Information Block Start

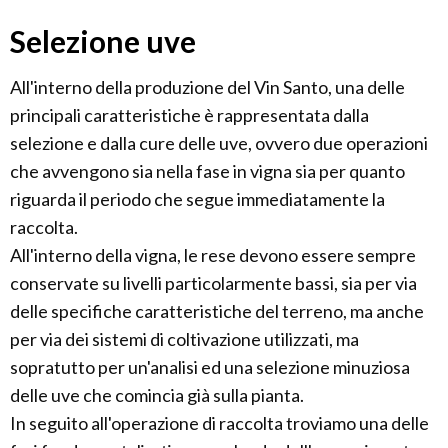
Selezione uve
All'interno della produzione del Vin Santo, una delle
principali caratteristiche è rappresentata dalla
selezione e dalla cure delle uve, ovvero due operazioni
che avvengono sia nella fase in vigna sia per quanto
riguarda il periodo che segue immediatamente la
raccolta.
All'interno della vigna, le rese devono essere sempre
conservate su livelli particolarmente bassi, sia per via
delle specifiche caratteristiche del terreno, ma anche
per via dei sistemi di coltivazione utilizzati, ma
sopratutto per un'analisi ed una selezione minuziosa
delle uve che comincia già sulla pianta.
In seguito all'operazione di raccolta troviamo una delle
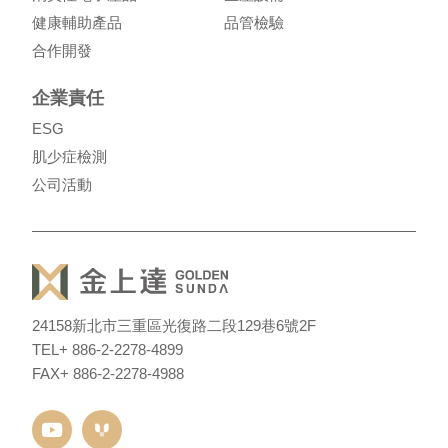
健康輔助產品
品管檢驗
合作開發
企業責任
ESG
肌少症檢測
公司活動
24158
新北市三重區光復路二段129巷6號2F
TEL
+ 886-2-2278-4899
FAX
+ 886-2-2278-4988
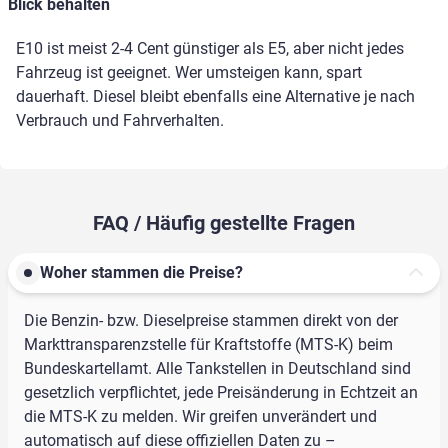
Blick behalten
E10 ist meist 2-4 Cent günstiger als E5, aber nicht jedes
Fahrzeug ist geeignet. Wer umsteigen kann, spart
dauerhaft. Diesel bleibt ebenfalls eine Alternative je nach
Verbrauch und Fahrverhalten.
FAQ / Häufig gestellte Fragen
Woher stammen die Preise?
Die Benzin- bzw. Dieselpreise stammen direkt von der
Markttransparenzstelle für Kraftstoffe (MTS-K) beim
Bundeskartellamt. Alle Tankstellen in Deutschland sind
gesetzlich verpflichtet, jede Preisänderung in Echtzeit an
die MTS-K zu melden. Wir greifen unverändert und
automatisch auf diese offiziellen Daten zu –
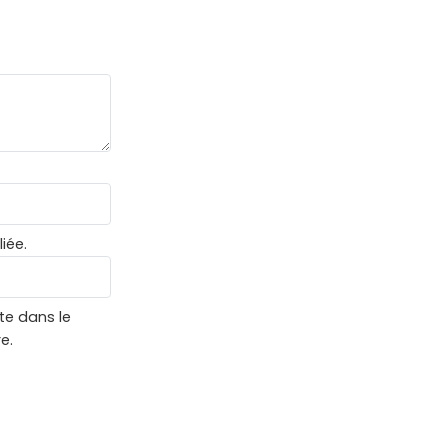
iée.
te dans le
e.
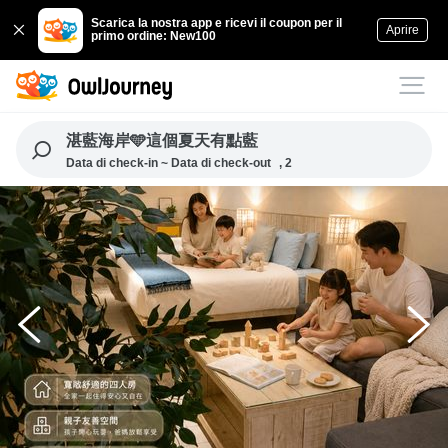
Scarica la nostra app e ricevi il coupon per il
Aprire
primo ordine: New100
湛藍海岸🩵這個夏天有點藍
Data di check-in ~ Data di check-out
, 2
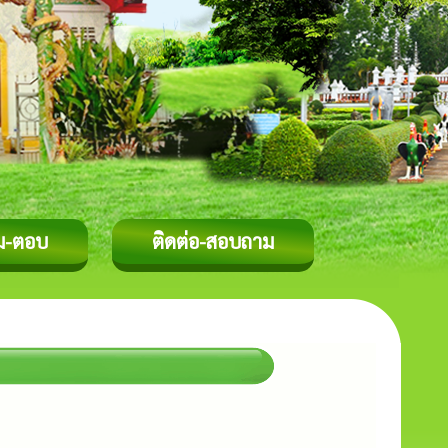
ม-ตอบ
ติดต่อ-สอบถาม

Information Block End
Information Block Start

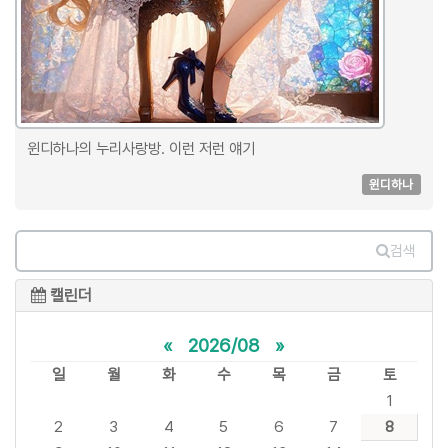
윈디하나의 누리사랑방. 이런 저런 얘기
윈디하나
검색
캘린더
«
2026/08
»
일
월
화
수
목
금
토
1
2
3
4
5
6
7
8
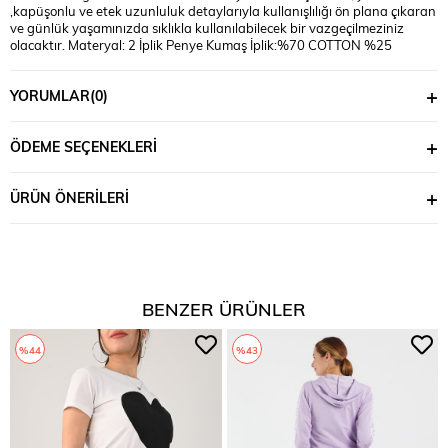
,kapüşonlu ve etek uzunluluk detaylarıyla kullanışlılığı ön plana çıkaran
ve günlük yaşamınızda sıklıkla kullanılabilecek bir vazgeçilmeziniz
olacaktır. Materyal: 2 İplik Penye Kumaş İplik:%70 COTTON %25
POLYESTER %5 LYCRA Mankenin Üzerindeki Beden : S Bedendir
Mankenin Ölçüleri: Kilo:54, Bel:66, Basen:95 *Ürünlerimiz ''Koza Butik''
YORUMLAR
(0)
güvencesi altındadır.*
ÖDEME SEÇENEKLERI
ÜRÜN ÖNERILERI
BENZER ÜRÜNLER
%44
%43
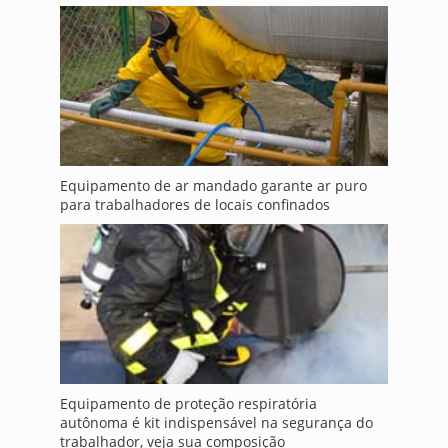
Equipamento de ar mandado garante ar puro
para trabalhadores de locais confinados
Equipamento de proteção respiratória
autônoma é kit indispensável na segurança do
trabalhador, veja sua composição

Information Block End
Information Block Start

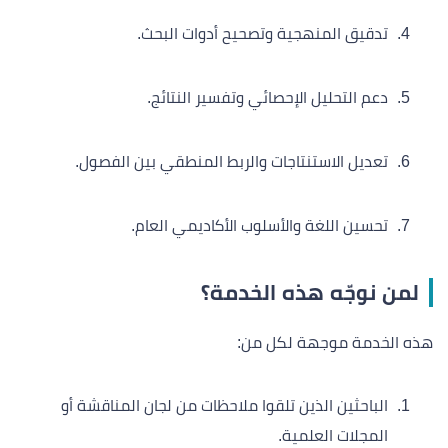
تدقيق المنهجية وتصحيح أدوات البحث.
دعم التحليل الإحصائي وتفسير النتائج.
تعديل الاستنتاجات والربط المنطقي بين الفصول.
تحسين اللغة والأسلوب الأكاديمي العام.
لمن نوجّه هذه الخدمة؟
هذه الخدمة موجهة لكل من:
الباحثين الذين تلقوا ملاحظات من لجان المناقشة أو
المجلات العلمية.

Information Block End

- [Task]: The answer should be all lines from the entries above that hold the word "Mankenin".

- [Task response]:
POLYESTER %5 LYCRA Mankenin Üzerindeki Beden : S Bedendir
Mankenin Ölçüleri: Kilo:54, Bel:66, Basen:95 *Ürünlerimiz ''Koza Butik''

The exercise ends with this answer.